Peter quoted Isaiah in his letter. (1 Peter 1:24–25)
“All people are like grass,
and all their glory is like the flowers of the field;
the grass withers and the flowers fall,
25 but the word of the Lord endures forever.”

In Psalm 103 David shared the wisdom of the writer of Ecclesiastes (Psalm 103:15–16)
The life of mortals is like grass,
they flourish like a flower of the field;
16 the wind blows over it and it is gone,
and its place remembers it no more.

We need to study and do well in school. We need to work hard to be good parents. We need to work hard and do well in our work. We need to provide for ourselves and our family. But regardless of how successful you are in these different spheres of activity, it will pass and how the world rated your success will be absolutely meaningless.

Nations rise in influence and fall. Economies flourish and collapse. Meanwhile, Jesus is at work building his kingdom. We look at what has happened in Zimbabwe and hope that the new government will help the economy of Zimbabwe to improve. Is this the concern of heaven? I am not sure.
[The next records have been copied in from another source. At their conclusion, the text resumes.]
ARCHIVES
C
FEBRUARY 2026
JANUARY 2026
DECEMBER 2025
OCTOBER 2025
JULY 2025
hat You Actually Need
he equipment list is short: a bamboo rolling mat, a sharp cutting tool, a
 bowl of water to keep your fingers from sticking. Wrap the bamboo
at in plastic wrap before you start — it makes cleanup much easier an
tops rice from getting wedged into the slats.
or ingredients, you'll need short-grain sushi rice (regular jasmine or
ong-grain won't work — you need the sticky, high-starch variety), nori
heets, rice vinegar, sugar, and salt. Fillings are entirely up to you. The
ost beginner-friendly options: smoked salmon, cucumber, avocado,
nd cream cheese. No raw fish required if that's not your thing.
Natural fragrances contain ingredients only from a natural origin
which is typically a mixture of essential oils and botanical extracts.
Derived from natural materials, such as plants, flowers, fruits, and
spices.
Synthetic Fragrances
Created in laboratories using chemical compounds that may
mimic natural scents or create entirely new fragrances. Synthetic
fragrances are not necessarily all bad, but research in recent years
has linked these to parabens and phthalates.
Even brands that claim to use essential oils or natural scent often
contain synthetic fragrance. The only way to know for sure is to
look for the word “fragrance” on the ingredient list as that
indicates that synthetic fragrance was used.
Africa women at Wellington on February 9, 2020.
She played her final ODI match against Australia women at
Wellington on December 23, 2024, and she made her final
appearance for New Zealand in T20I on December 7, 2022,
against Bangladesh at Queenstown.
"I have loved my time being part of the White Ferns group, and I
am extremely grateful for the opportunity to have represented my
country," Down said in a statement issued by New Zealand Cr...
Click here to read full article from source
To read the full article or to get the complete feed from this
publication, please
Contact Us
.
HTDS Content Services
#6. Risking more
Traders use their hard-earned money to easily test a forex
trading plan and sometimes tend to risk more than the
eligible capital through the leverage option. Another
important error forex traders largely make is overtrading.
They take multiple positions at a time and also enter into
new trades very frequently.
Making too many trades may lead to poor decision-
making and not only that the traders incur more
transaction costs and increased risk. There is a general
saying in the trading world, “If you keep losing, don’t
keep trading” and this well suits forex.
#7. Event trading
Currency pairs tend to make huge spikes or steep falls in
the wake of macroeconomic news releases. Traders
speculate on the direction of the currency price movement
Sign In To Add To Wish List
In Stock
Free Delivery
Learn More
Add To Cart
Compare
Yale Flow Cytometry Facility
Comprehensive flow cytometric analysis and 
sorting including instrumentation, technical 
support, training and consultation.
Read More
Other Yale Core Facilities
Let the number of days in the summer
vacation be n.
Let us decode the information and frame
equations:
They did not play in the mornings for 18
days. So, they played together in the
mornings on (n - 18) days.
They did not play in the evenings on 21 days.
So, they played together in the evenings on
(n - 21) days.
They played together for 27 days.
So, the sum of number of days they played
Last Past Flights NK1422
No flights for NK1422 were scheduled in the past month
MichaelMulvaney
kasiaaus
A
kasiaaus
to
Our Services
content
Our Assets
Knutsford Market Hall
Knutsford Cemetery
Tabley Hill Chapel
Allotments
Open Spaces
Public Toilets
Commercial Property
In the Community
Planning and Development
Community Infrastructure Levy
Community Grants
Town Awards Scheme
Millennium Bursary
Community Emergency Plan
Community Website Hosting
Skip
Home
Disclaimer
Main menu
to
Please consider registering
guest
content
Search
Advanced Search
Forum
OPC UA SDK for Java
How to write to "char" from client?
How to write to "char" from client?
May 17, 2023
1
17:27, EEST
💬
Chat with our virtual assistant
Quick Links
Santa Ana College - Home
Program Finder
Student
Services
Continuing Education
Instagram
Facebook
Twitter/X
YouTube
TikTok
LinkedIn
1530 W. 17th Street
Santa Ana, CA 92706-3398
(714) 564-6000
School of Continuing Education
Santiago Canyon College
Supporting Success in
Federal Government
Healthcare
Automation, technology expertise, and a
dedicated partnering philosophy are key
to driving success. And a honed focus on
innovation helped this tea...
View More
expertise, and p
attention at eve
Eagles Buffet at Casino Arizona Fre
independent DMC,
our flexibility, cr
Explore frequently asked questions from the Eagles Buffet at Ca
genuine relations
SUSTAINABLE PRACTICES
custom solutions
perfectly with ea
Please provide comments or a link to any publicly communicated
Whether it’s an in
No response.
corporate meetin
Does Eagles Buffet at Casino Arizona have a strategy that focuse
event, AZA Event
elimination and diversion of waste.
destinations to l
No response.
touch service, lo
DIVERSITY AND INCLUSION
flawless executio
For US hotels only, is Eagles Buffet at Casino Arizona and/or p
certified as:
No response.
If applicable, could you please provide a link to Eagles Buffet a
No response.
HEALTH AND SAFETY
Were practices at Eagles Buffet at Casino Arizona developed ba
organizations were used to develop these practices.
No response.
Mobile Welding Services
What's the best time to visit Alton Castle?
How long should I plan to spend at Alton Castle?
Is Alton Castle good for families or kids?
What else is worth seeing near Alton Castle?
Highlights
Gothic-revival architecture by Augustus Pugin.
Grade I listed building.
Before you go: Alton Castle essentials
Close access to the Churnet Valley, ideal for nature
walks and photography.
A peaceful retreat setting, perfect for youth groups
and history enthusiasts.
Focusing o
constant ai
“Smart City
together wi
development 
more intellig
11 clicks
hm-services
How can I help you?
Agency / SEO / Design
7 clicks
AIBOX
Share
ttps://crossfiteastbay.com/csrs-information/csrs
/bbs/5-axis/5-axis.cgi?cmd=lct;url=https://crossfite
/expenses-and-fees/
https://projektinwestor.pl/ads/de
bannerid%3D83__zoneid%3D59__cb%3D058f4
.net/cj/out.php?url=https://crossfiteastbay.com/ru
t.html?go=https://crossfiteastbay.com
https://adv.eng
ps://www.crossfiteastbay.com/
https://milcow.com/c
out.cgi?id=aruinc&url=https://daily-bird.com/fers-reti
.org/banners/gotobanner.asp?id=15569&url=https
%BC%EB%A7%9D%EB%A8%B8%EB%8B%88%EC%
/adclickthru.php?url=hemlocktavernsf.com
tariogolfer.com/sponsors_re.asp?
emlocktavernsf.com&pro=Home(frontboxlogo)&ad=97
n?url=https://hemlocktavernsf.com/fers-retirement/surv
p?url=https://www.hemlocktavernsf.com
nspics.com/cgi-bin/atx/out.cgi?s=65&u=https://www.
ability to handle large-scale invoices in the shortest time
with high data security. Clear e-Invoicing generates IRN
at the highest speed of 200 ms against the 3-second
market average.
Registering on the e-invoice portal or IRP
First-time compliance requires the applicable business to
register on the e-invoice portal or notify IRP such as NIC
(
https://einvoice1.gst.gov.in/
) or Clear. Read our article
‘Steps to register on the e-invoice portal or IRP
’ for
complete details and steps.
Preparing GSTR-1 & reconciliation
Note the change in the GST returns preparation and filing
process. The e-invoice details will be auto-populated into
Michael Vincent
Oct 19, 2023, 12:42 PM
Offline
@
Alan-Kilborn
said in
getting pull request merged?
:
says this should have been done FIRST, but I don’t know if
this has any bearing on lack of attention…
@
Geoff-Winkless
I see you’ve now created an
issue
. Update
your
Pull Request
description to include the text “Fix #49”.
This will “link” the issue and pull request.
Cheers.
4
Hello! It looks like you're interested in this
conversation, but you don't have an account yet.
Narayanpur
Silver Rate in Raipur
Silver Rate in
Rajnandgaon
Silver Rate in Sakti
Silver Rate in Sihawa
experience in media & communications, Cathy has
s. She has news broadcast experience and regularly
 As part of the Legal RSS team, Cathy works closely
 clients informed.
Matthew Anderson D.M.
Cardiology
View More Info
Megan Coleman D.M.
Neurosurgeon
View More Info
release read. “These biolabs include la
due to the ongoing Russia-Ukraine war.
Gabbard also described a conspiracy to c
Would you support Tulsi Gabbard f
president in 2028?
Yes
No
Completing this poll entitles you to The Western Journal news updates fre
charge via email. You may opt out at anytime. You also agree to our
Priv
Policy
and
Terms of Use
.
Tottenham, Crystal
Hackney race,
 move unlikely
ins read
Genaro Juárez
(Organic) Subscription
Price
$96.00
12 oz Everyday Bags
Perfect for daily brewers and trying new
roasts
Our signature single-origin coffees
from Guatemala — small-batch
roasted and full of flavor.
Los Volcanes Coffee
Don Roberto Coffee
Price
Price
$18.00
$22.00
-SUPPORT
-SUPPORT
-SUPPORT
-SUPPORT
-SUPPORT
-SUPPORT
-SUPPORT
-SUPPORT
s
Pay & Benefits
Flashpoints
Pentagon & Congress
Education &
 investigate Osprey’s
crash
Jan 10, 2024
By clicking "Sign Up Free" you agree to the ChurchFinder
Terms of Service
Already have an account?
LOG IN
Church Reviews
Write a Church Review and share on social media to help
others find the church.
What matters is how Jesus is able to use this transition in the lives of the people of Zimbabwe to draw people to himself. Heaven has a different focus than we do on earth. We focus on the rise and fall of earthly kingdoms. Heaven focuses on the building of God’s heavenly kingdom.

The German theologian Karl Barth said, “Take your Bible and take your newspaper, and read both. But interpret newspapers from your Bible.”

Keep the broad sweep of history Zechariah preached alive in your mind. As you move through your week, don’t allow the stresses and tensions to pull you away from understanding that things far more important than the decisions you are making are being worked out. Remember that the people you meet during your days are people Jesus loves and wants in his kingdom. You may not speak to them about your faith in Jesus, but it helps to be aware of Jesus working in their lives as you speak about other things.

500 years after the prophecy of Zechariah the Messiah was born in Bethlehem to Mary and Joseph. 2000 years later we are still waiting for his return. Be patient as Jesus is patient. Be eager for his return as Jesus is eager for his return. The time is coming. We are nearing the end. Stay alive to the work of Jesus in your life and in the world.